At week 76, complete renal response was observed in 46.4% of patients in the obinutuzumab group and 33.1% of those in the placebo group (adjusted difference, 13.4 percentage points; 95% confidence interval [CI], 2.0 to 24.8; P=0.02).
No unexpected safety signals were identified and the authors concluded that obinutuzumab plus standard therapy was more efficacious than standard therapy alone in providing a complete renal response in adults with active lupus nephritis.
‘Encouraging to see more treatments for lupus’
Fiona Loud, policy director at the charity Kidney Care UK welcomed the NICE approval of obinutuzumab plus mycophenolate mofetil for the treatment of lupus nephritis, which will help approximately 12,000 people in England.

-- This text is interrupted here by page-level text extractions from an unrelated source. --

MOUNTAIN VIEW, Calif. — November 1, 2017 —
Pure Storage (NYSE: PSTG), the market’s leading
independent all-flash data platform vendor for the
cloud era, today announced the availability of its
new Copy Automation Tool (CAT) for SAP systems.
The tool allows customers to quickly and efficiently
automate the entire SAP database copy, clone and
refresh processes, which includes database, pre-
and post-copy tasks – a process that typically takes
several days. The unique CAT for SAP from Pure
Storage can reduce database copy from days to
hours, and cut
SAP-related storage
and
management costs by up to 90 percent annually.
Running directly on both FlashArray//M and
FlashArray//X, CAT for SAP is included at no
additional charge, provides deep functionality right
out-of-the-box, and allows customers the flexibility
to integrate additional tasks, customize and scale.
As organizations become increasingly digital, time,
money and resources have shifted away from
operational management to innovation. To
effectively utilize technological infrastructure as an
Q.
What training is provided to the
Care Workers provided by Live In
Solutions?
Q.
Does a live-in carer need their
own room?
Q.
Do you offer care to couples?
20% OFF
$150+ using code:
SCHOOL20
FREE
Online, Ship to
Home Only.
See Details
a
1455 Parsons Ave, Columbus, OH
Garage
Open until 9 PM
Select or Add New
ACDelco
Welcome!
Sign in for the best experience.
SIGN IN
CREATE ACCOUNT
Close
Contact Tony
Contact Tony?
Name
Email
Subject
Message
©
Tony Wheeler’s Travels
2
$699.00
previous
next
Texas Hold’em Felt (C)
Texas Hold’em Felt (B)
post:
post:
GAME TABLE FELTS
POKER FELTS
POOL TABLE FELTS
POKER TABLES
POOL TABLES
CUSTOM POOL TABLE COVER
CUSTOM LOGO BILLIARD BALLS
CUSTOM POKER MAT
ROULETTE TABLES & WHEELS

She added: ‘It’s encouraging to see more treatments for lupus, which affects many younger people and is a difficult condition to manage. Recent studies found people who received this treatment were less likely to have a deterioration in their kidney function by the end of the trial than those receiving a placebo.’
The final NICE guidance is expected to be published on 12 February 2026.